07 Febbraio 2026
Bologna, 7 feb. (askanews) - "Lo Special Program di Art City sono una serie di mostre gestite e organizzate dal MAMbo per Art City e quest'anno ha un'edizione particolare perché nasce da una collaborazione con l'Università di Bologna. Quindi i luoghi che abbiamo scelto segnalo un po' la storia dell'università e raccontano il suo rapporto che ci piace dire simbiotico con la città. Quindi attraverso questi luoghi conosciamo la città e viceversa". Lo ha detto ad askanews Caterina Molteni, curatrice del museo bolognese e dello Special Program di Art City 2026.

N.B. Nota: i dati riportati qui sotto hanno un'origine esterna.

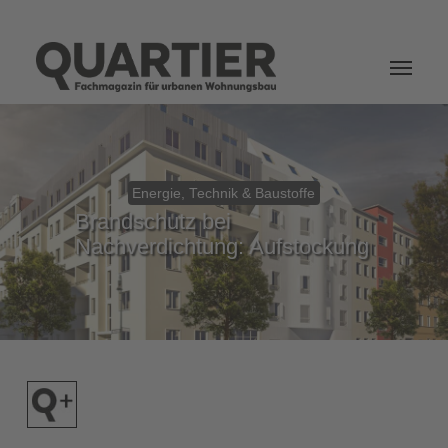
Login
Energie, Technik & Baustoffe
Brandschutz bei
Nachverdichtung: Aufstockung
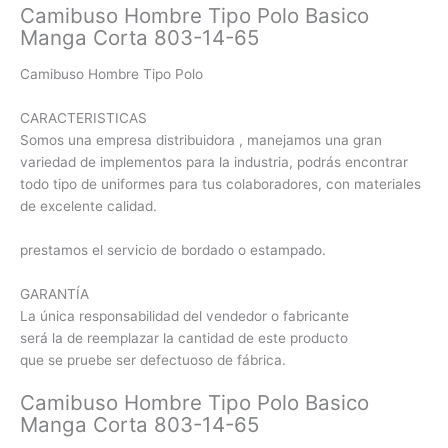
Camibuso Hombre Tipo Polo Basico
Manga Corta 803-14-65
Camibuso Hombre Tipo Polo
CARACTERISTICAS
Somos una empresa distribuidora , manejamos una gran
variedad de implementos para la industria, podrás encontrar
todo tipo de uniformes para tus colaboradores, con materiales
de excelente calidad.
prestamos el servicio de bordado o estampado.
GARANTÍA
La única responsabilidad del vendedor o fabricante
será la de reemplazar la cantidad de este producto
que se pruebe ser defectuoso de fábrica.
Camibuso Hombre Tipo Polo Basico
Manga Corta 803-14-65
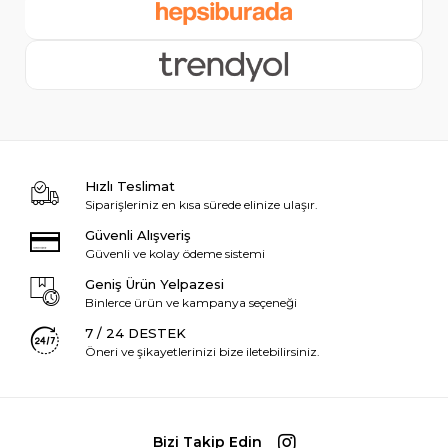
Hızlı Teslimat
Siparişleriniz en kısa sürede elinize ulaşır.
Güvenli Alışveriş
Güvenli ve kolay ödeme sistemi
Geniş Ürün Yelpazesi
Binlerce ürün ve kampanya seçeneği
7 / 24 DESTEK
Öneri ve şikayetlerinizi bize iletebilirsiniz.
Bizi Takip Edin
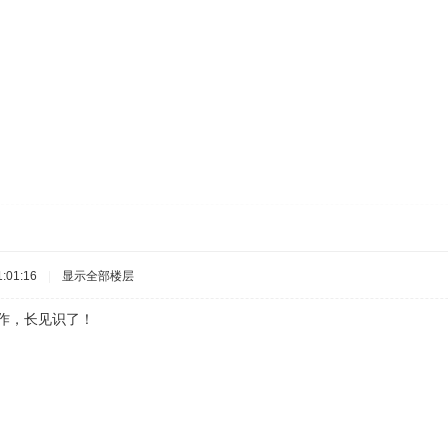
:01:16
|
显示全部楼层
，长见识了！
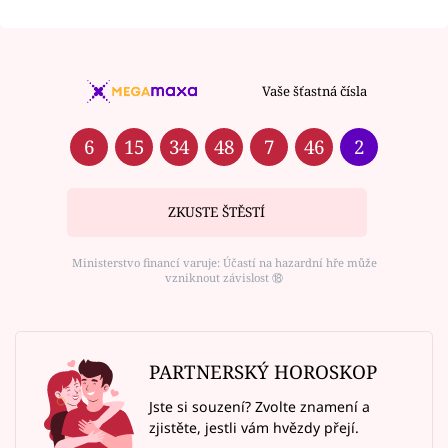
Vaše šťastná čísla
6
15
34
48
7
46
2
ZKUSTE ŠTĚSTÍ
Ministerstvo financí varuje: Účastí na hazardní hře může
vzniknout závislost ⑱
PARTNERSKÝ HOROSKOP
Jste si souzení? Zvolte znamení a
zjistěte, jestli vám hvězdy přejí.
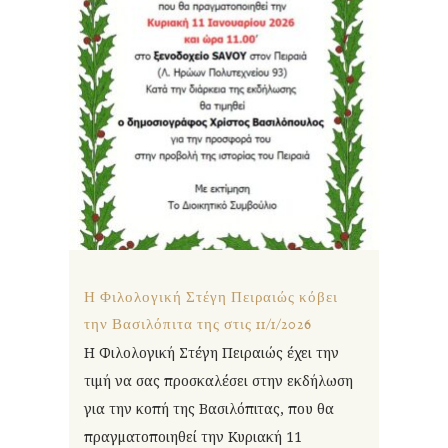
Η Φιλολογική Στέγη Πειραιώς κόβει
την Βασιλόπιτα της στις 11/1/2026
Η Φιλολογική Στέγη Πειραιώς έχει την
τιμή να σας προσκαλέσει στην εκδήλωση
για την κοπή της Βασιλόπιτας, που θα
πραγματοποιηθεί την Κυριακή 11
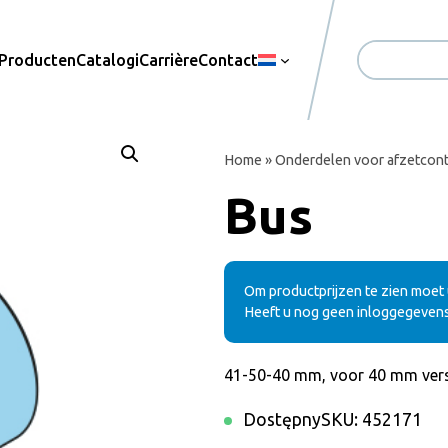
Producten
Catalogi
Carrière
Contact
Zoekopdrac
Home
»
Onderdelen voor afzetcont
Bus
Om productprijzen te zien moet u
Heeft u nog geen inloggegeven
41-50-40 mm, voor 40 mm vers
Dostępny
SKU:
452171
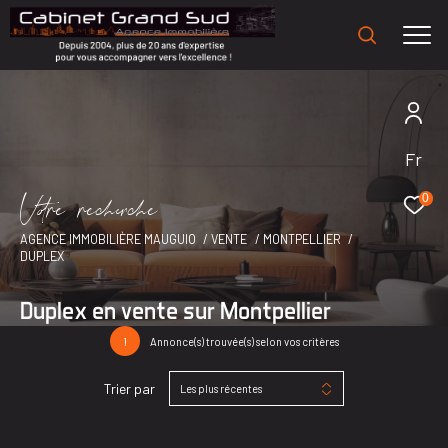
Fr
V
o
r
e
r
e
c
e
c
e
0
AGENCE IMMOBILIÈRE MAUGUIO
VENTE
MONTPELLIER
DUPLEX
Duplex en vente sur Montpellier
1
Annonce(s) trouvée(s) selon vos critères
Trier par
Les plus récentes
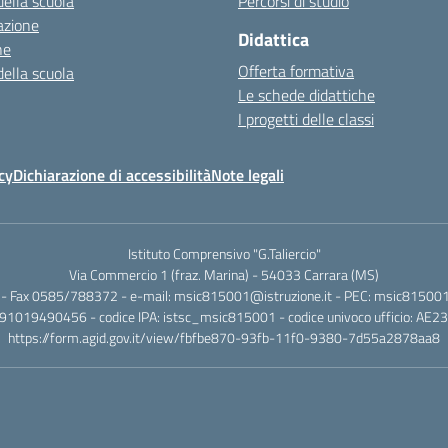
della scuola
Percorsi di studio
azione
Didattica
ne
Offerta formativa
della scuola
Le schede didattiche
I progetti delle classi
cy
Dichiarazione di accessibilità
Note legali
Istituto Comprensivo "G.Taliercio"
Via Commercio 1 (fraz. Marina) - 54033 Carrara (MS)
- Fax 0585/788372 - e-mail: msic815001@istruzione.it - PEC: msic815001@
.: 91019490456 - codice IPA: istsc_msic815001 - codice univoco ufficio: AE2
https://form.agid.gov.it/view/fbfbe870-93fb-11f0-9380-7d55a2878aa8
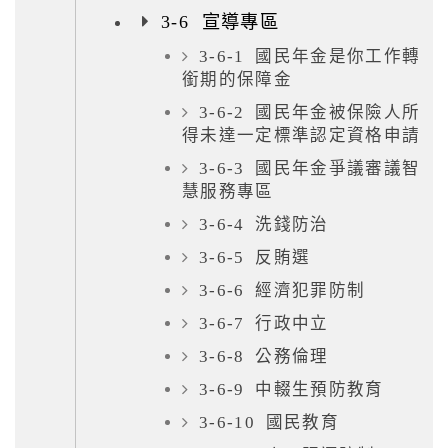
3-6 宣導專區
3-6-1 國民年金是你工作轉
銜期的保障金
3-6-2 國民年金被保險人所
得未達一定標準認定資格申請
3-6-3 國民年金爭議審議智
慧服務專區
3-6-4 洗錢防治
3-6-5 反賄選
3-6-6 經濟犯罪防制
3-6-7 行政中立
3-6-8 公務倫理
3-6-9 中輟生預防教育
3-6-10 國民教育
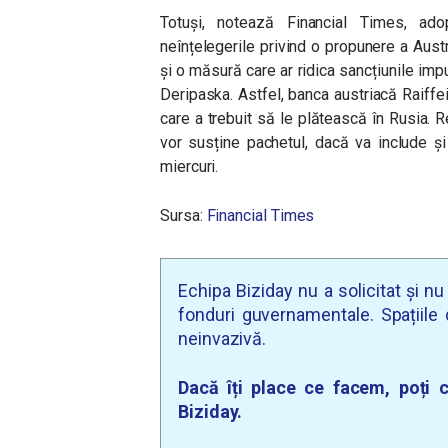
Totuși, notează Financial Times, ado
neînțelegerile privind o propunere a Austr
și o măsură care ar ridica sancțiunile imp
Deripaska. Astfel, banca austriacă Raiff
care a trebuit să le plătească în Rusia. R
vor susține pachetul, dacă va include și
miercuri.
Sursa:
Financial Times
Echipa Biziday nu a solicitat și n
fonduri guvernamentale. Spațiile d
neinvazivă.
Dacă îți place ce facem, poți c
Biziday.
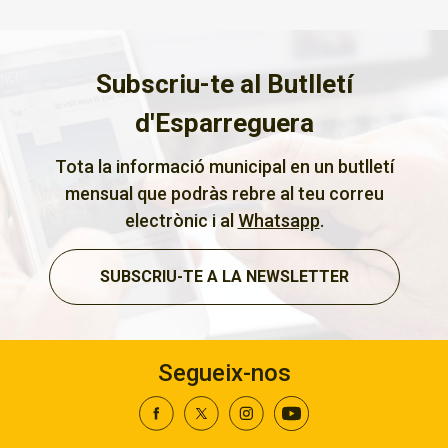
Subscriu-te al Butlletí
d'Esparreguera
Tota la informació municipal en un butlletí
mensual que podràs rebre al teu correu
electrònic i al
Whatsapp
.
SUBSCRIU-TE A LA NEWSLETTER
Segueix-nos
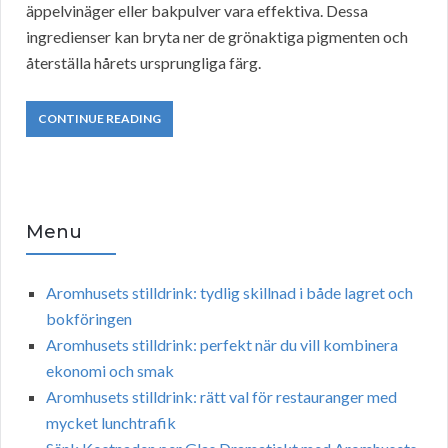
äppelvinäger eller bakpulver vara effektiva. Dessa
ingredienser kan bryta ner de grönaktiga pigmenten och
återställa hårets ursprungliga färg.
CONTINUE READING
Menu
Aromhusets stilldrink: tydlig skillnad i både lagret och
bokföringen
Aromhusets stilldrink: perfekt när du vill kombinera
ekonomi och smak
Aromhusets stilldrink: rätt val för restauranger med
mycket lunchtrafik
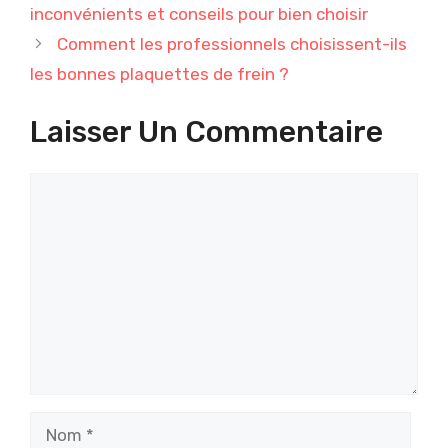
inconvénients et conseils pour bien choisir
Comment les professionnels choisissent-ils
les bonnes plaquettes de frein ?
Laisser Un Commentaire
Commentaire
Nom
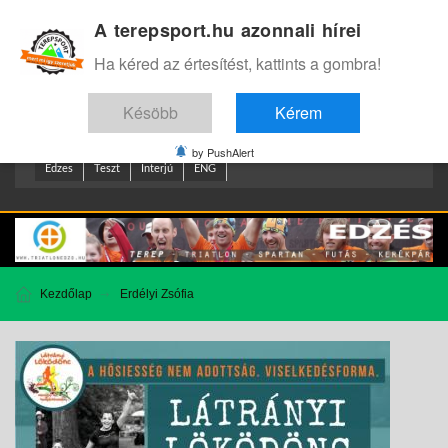
A terepsport.hu azonnali hírei
Bejelentkezés
.
Ha kéred az értesítést, kattints a gombra!
Késöbb
Kérem
by PushAlert
Edzes
Teszt
Interjú
ENG
Kezdőlap
Erdélyi Zsófia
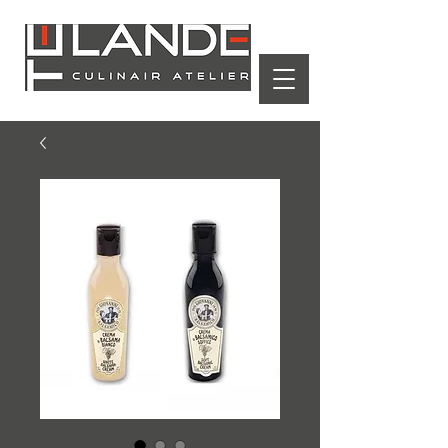
Winkelwagen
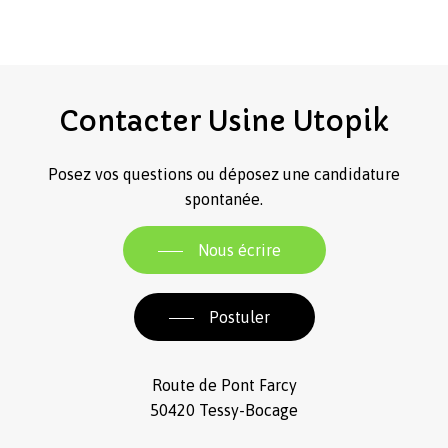
Contacter
Usine
Utopik
Posez vos questions ou déposez une candidature
spontanée.
Nous écrire
Postuler
Route de Pont Farcy
50420 Tessy-Bocage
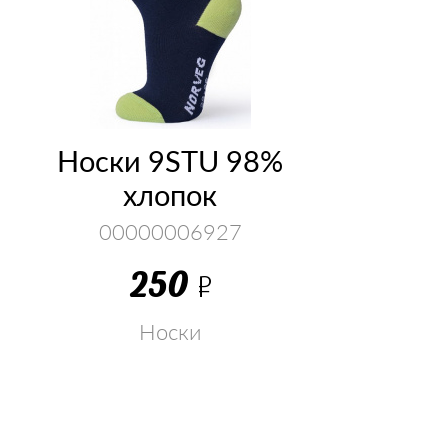
Носки 9STU 98%
хлопок
00000006927
250
Р
Носки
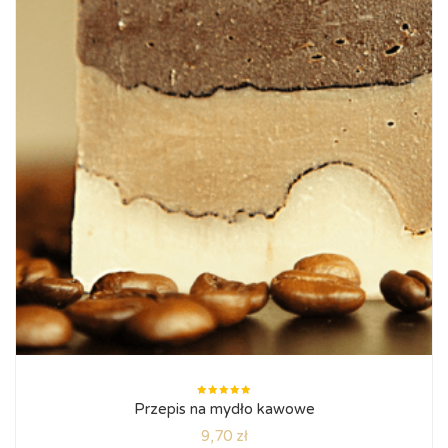
Oceniono
Przepis na mydło kawowe
5.00
na
5
9,70
zł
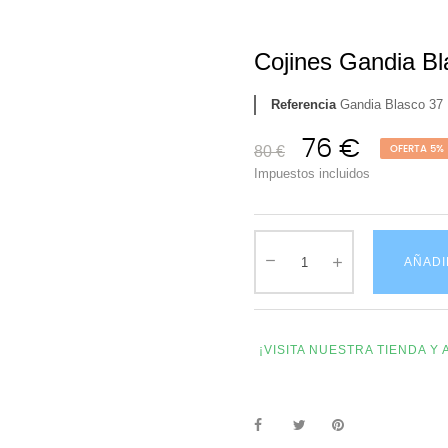
Cojines Gandia Bl
Referencia
Gandia Blasco 37
76 €
80 €
OFERTA 5%
Impuestos incluidos
AÑADI
¡VISITA NUESTRA TIENDA 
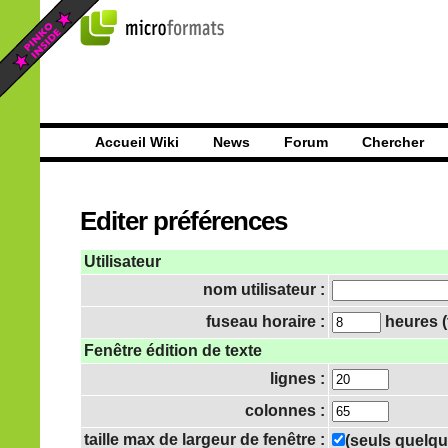
Accueil Wiki
News
Forum
Chercher
Editer préférences
Utilisateur
nom utilisateur :
fuseau horaire :
heures (
Fenêtre édition de texte
lignes :
colonnes :
taille max de largeur de fenêtre :
(seuls quelqu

"Ogni luogo è stato associato alla pratica e all'opera di un artista creando dei forti dialoghi tra la storia del luogo e la visione degli artisti contemporanei. L'università era desiderosa di anche aprire le proprie sedi alla città nel senso che quello che facciamo con Art City è anche rendere accessibili al grande pubblico dei luoghi che sono visitabili magari quotidianamente solo dagli studenti, e a volte anche no. Quindi sicuramente l'università aveva il grande desiderio di aprirsi alla città e mostrarsi. Riflettere sull'università ci ha dato anche la possibilità di riflettere sulla conoscenza e la sua trasmissione che è un po' il tema di questa edizione che è stato anche voluto dall'università anche proprio per parlare di una questione che ci interessa oggi soprattutto con l'avvento delle nuove intelligenze artificiali e quindi con la necessità di ripensare il nostro modo di produrre e sapere".